== Supplied data ==

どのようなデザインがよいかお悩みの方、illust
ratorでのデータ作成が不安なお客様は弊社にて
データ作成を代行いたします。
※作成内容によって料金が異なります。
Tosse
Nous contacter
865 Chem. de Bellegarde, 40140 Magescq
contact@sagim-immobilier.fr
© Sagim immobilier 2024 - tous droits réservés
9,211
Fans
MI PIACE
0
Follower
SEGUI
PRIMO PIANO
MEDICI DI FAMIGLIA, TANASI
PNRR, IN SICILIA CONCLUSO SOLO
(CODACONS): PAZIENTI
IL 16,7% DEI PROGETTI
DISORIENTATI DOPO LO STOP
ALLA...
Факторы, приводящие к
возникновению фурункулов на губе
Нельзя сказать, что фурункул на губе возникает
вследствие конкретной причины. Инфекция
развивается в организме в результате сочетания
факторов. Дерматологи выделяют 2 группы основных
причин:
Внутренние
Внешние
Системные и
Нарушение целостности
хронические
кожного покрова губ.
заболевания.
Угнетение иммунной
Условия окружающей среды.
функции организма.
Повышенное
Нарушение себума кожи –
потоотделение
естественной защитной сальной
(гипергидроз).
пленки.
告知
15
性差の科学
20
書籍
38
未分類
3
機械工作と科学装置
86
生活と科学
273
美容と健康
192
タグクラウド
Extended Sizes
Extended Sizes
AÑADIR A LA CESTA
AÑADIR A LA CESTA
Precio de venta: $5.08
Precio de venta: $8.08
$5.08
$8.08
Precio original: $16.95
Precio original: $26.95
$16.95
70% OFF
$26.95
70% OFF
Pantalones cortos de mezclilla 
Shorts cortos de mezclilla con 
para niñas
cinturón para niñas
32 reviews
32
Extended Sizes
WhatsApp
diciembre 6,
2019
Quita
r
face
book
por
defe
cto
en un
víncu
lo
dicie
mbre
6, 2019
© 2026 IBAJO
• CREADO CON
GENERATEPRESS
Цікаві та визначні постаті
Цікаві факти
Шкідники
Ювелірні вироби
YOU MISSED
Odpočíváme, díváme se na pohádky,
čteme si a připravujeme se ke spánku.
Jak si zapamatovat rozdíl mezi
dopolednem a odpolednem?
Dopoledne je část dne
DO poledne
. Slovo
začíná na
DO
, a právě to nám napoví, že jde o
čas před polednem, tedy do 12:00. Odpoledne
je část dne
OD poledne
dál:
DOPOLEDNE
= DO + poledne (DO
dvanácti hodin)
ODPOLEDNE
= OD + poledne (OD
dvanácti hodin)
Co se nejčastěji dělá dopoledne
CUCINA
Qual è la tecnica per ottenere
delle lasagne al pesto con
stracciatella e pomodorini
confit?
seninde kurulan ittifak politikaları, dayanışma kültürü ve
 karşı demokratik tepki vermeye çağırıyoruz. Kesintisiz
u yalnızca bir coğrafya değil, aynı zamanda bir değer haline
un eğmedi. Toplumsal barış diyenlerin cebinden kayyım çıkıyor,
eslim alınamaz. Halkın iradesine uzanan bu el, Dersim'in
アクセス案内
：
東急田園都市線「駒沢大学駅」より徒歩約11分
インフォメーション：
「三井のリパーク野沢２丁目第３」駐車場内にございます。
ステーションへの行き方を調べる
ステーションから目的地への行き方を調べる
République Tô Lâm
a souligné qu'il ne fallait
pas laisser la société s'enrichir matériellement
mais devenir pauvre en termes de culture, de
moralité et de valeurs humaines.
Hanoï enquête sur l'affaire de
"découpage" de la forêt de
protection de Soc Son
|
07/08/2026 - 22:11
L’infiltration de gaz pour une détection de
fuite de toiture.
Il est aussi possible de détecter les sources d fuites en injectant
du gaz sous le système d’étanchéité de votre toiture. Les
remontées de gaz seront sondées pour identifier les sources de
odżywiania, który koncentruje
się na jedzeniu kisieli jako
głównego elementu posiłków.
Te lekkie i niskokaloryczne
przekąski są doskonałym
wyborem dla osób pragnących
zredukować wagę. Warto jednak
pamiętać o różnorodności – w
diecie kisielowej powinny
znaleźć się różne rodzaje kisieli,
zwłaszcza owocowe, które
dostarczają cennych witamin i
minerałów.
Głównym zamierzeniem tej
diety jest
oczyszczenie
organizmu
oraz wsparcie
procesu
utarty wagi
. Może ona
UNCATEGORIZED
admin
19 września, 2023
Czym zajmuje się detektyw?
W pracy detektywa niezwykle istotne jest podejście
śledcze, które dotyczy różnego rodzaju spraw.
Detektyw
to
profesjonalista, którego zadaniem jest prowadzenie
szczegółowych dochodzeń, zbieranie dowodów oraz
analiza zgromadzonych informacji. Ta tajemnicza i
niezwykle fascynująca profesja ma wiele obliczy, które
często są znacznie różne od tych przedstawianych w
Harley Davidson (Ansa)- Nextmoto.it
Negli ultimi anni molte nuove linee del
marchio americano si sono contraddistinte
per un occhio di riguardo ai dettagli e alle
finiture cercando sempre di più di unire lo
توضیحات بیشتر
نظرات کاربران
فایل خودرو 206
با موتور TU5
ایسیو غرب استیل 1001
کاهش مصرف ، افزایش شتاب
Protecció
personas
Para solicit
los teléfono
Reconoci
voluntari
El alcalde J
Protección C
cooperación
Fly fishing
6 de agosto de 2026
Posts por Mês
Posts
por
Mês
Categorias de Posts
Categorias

===

**To do**
Line by line, copy the data above.

**Written answer**
どのようなデザインがよいかお悩みの方、illust
ratorでのデータ作成が不安なお客様は弊社にて
データ作成を代行いたします。
※作成内容によって料金が異なります。
Tosse
Nous contacter
865 Chem. de Bellegarde, 40140 Magescq
contact@sagim-immobilier.fr
© Sagim immobilier 2024 - tous droits réservés
9,211
Fans
MI PIACE
0
Follower
SEGUI
PRIMO PIANO
MEDICI DI FAMIGLIA, TANASI
PNRR, IN SICILIA CONCLUSO SOLO
(CODACONS): PAZIENTI
IL 16,7% DEI PROGETTI
DISORIENTATI DOPO LO STOP
ALLA...
Факторы, приводящие к
возникновению фурункулов на губе
Нельзя сказать, что фурункул на губе возникает
вследствие конкретной причины. Инфекция
развивается в организме в результате сочетания
факторов. Дерматологи выделяют 2 группы основных
причин:
Внутренние
Внешние
Системные и
Нарушение целостности
хронические
кожного покрова губ.
заболевания.
Угнетение иммунной
Условия окружающей среды.
функции организма.
Повышенное
Нарушение себума кожи –
потоотделение
естественной защитной сальной
(гипергидроз).
пленки.
告知
15
性差の科学
20
書籍
38
未分類
3
機械工作と科学装置
86
生活と科学
273
美容と健康
192
タグクラウド
Extended Sizes
Extended Sizes
AÑADIR A LA CESTA
AÑADIR A LA CESTA
Precio de venta: $5.08
Precio de venta: $8.08
$5.08
$8.08
Precio original: $16.95
Precio original: $26.95
$16.95
70% OFF
$26.95
70% OFF
Pantalones cortos de mezclilla 
Shorts cortos de mezclilla con 
para niñas
cinturón para niñas
32 reviews
32
Extended Sizes
WhatsApp
diciembre 6,
2019
Quita
r
face
book
por
defe
cto
en un
víncu
lo
dicie
mbre
6, 2019
© 2026 IBAJO
• CREADO CON
GENERATEPRESS
Цікаві та визначні постаті
Цікаві факти
Шкідники
Ювелірні вироби
YOU MISSED
Odpočíváme, díváme se na pohádky,
čteme si a připravujeme se ke spánku.
Jak si zapamatovat rozdíl mezi
dopolednem a odpolednem?
Dopoledne je část dne
DO poledne
. Slovo
začíná na
DO
, a právě to nám napoví, že jde o
čas před polednem, tedy do 12:00. Odpoledne
je část dne
OD poledne
dál:
DOPOLEDNE
= DO + poledne (DO
dvanácti hodin)
ODPOLEDNE
= OD + poledne (OD
dvanácti hodin)
Co se nejčastěji dělá dopoledne
CUCINA
Qual è la tecnica per ottenere
delle lasagne al pesto con
stracciatella e pomodorini
confit?
seninde kurulan ittifak politikaları, dayanışma kültürü ve
 karşı demokratik tepki vermeye çağırıyoruz. Kesintisiz
u yalnızca bir coğrafya değil, aynı zamanda bir değer haline
un eğmedi. Toplumsal barış diyenlerin cebinden kayyım çıkıyor,
eslim alınamaz. Halkın iradesine uzanan bu el, Dersim'in
アクセス案内
：
東急田園都市線「駒沢大学駅」より徒歩約11分
インフォメーション：
「三井のリパーク野沢２丁目第３」駐車場内にございます。
ステーションへの行き方を調べる
ステーションから目的地への行き方を調べる
République Tô Lâm
a souligné qu'il ne fallait
pas laisser la société s'enrichir matériellement
mais devenir pauvre en termes de culture, de
moralité et de valeurs humaines.
Hanoï enquête sur l'affaire de
"découpage" de la forêt de
protection de Soc Son
|
07/08/2026 - 22:11
L’infiltration de gaz pour une détection de
fuite de toiture.
Il est aussi possible de détecter les sources d fuites en injectant
du gaz sous le système d’étanchéité de votre toiture. Les
remontées de gaz seront sondées pour identifier les sources de
odżywiania, który koncentruje
się na jedzeniu kisieli jako
głównego elementu posiłków.
Te lekkie i niskokaloryczne
przekąski są doskonałym
wyborem dla osób pragnących
zredukować wagę. Warto jednak
pamiętać o różnorodności – w
diecie kisielowej powinny
znaleźć się różne rodzaje kisieli,
zwłaszcza owocowe, które
dostarczają cennych witamin i
minerałów.
Głównym zamierzeniem tej
diety jest
oczyszczenie
organizmu
oraz wsparcie
procesu
utarty wagi
. Może ona
UNCATEGORIZED
admin
19 września, 2023
Czym zajmuje się detektyw?
W pracy detektywa niezwykle istotne jest podejście
śledcze, które dotyczy różnego rodzaju spraw.
Detektyw
to
profesjonalista, którego zadaniem jest prowadzenie
szczegółowych dochodzeń, zbieranie dowodów oraz
analiza zgromadzonych informacji. Ta tajemnicza i
niezwykle fascynująca profesja ma wiele obliczy, które
często są znacznie różne od tych przedstawianych w
Harley Davidson (Ansa)- Nextmoto.it
Negli ultimi anni molte nuove linee del
marchio americano si sono contraddistinte
per un occhio di riguardo ai dettagli e alle
finiture cercando sempre di più di unire lo
توضیحات بیشتر
نظرات کاربران
فایل خودرو 206
با موتور TU5
ایسیو غرب استیل 1001
کاهش مصرف ، افزایش شتاب
Protecció
personas
Para solicit
los teléfono
Reconoci
voluntari
El alcalde J
Protección C
cooperación
Fly fishing
6 de agosto de 2026
Posts por Mês
Posts
por
Mês
Categorias de Posts
Categorias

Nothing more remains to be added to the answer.